Written communications pursuant to Rule 425 under the Securities Act (17 CFR 230.425)

 

 

Soliciting material pursuant to Rule 14a-12 under the Exchange Act (17 CFR 240.14a-12)

 

 

Pre-commencement communications pursuant to Rule 14d-2(b) under the Exchange Act (17 CFR 240.14d-2(b))

 

 

Pre-commencement communications pursuant to Rule 13e-4(c) under the Exchange Act (17 CFR 240.13e 4(c))

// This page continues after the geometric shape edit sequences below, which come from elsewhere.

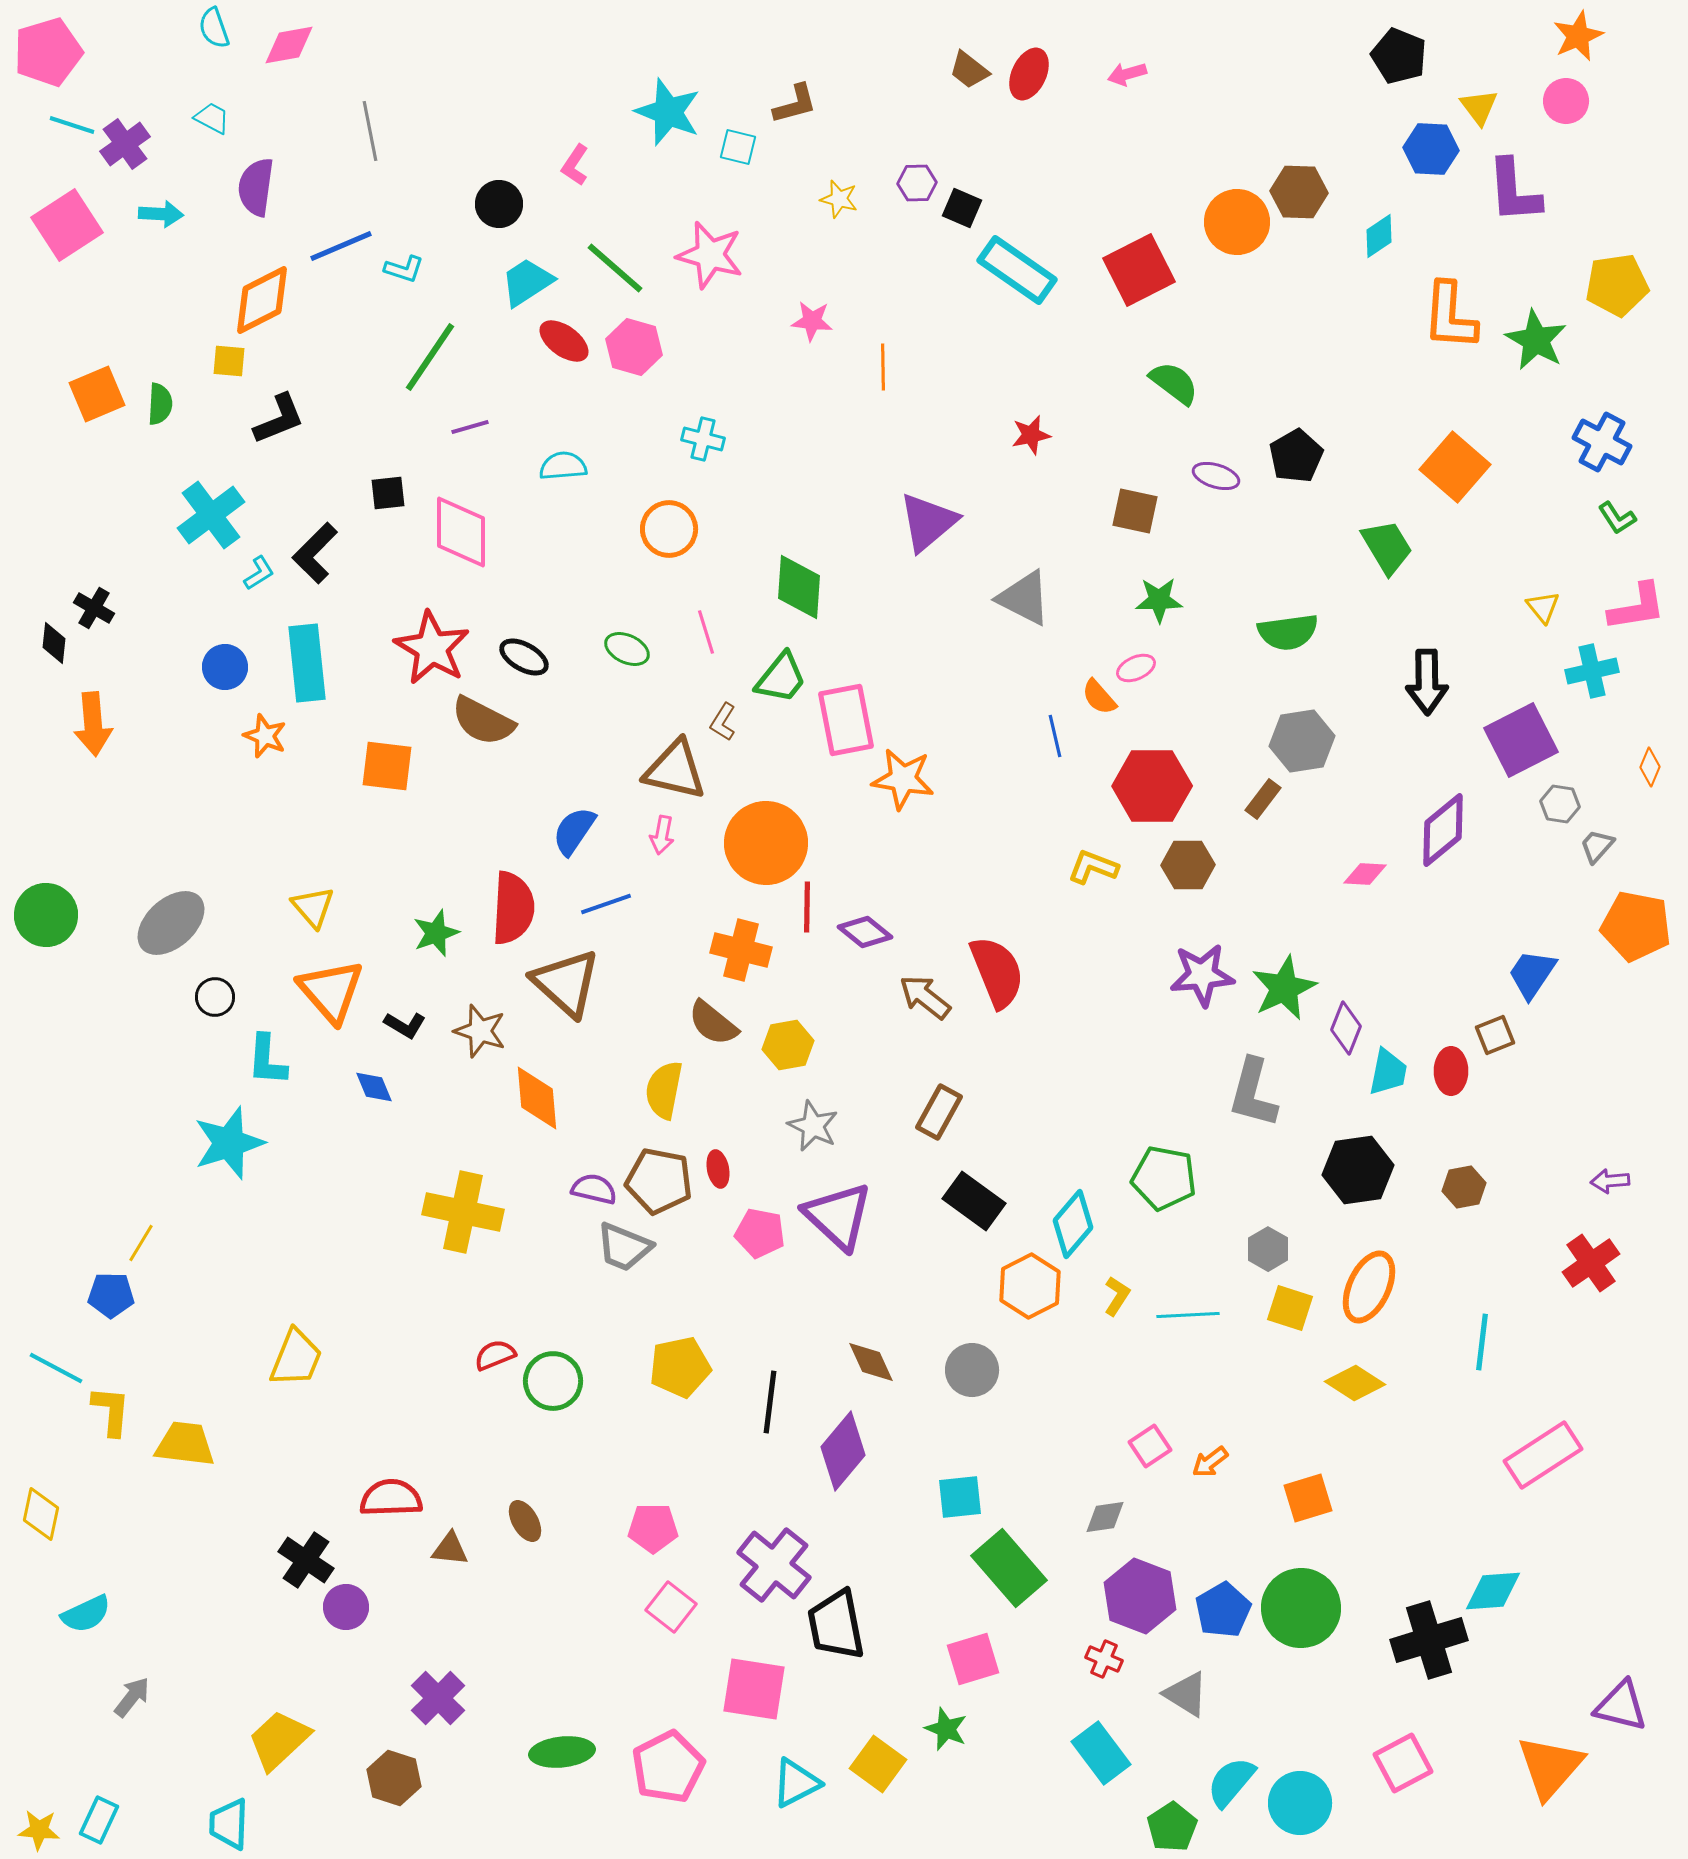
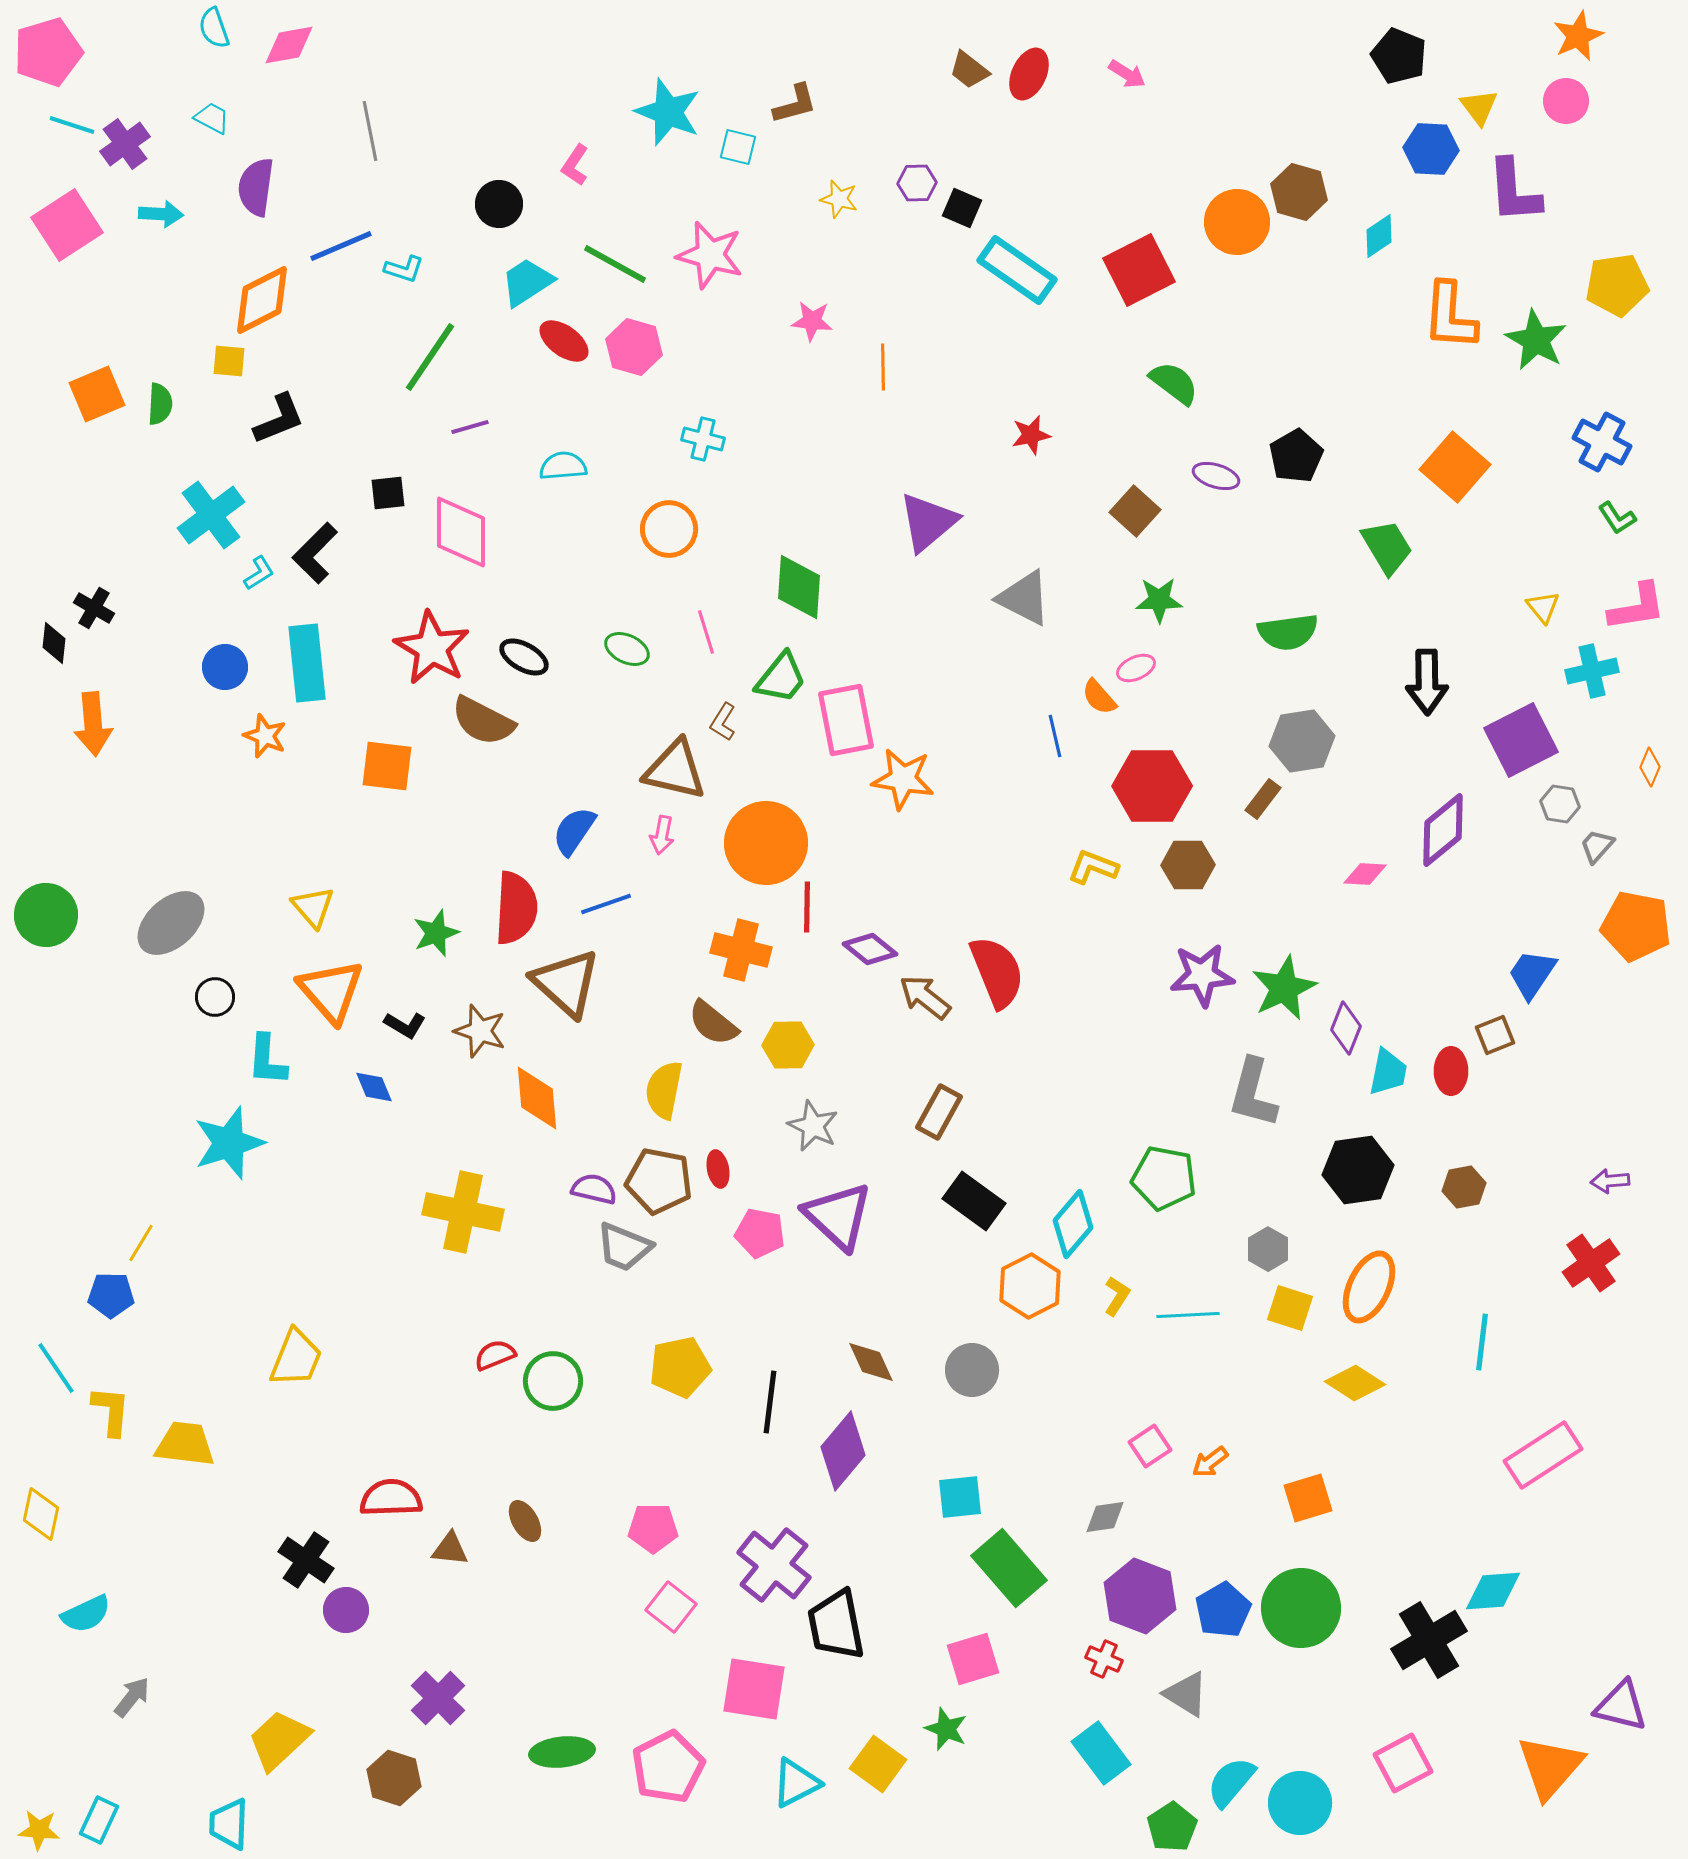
pink arrow at (1127, 74): rotated 132 degrees counterclockwise
brown hexagon at (1299, 192): rotated 14 degrees clockwise
green line at (615, 268): moved 4 px up; rotated 12 degrees counterclockwise
brown square at (1135, 511): rotated 30 degrees clockwise
red semicircle at (513, 908): moved 3 px right
purple diamond at (865, 932): moved 5 px right, 17 px down
yellow hexagon at (788, 1045): rotated 9 degrees clockwise
cyan line at (56, 1368): rotated 28 degrees clockwise
purple circle at (346, 1607): moved 3 px down
black cross at (1429, 1640): rotated 14 degrees counterclockwise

Securities registered pursuant to section 12(b) of the Act:

 

Title of Each Class

 

Trading

Symbol(s)

 

Name of each exchange

on which registered

Units, each consisting of one share of Class A Common Stock and one-fifth of one redeemable warrant   NSTB.U   The New York Stock Exchange
Class A Common Stock, par value $0.0001 per share   NSTB   The New York Stock Exchange
Redeemable warrants, exercisable for shares of Class A Common Stock at an exercise price of $11.50 per share   NSTB WS   The New York Stock Exchange

Indicate by check mark whether the registrant is an emerging growth company as defined in Rule 405 of the Securities Act of 1933 (§230.405 of this chapter) or Rule 12b-2 of the Securities Exchange Act of 1934 (§240.12b-2 of this chapter).

Emerging growth company  ☒

If an emerging growth company, indicate by check mark if the registrant has elected not to use the extended transition period for complying with any new or revised financial accounting standards provided pursuant to Section 13(a) of the Exchange Act. ☐

 

 

 


Item 7.01 Regulation FD Disclosure.

As previously announced, Northern Star Investment Corp. II, a Delaware corporation (“Northern Star”), has entered into an Agreement and Plan of Reorganization (“Merger Agreement”) by and among Northern Star, NISC II-A Merger LLC, a Delaware limited liability company and wholly-owned subsidiary of Northern Star, NISC II-B Merger LLC, a Delaware limited liability company and wholly-owned subsidiary of Northern Star, Apex Clearing Holdings LLC, a Delaware limited liability company (“Apex”) and, solely for the purposes of Section 5.21 therein, PEAK6 Investments LLC, a Delaware limited liability company. Pursuant to the Merger Agreement, the parties will enter into a business combination transaction, as a result of which Apex will become a wholly-owned subsidiary of Northern Star, with the members of Apex becoming stockholders of Northern Star.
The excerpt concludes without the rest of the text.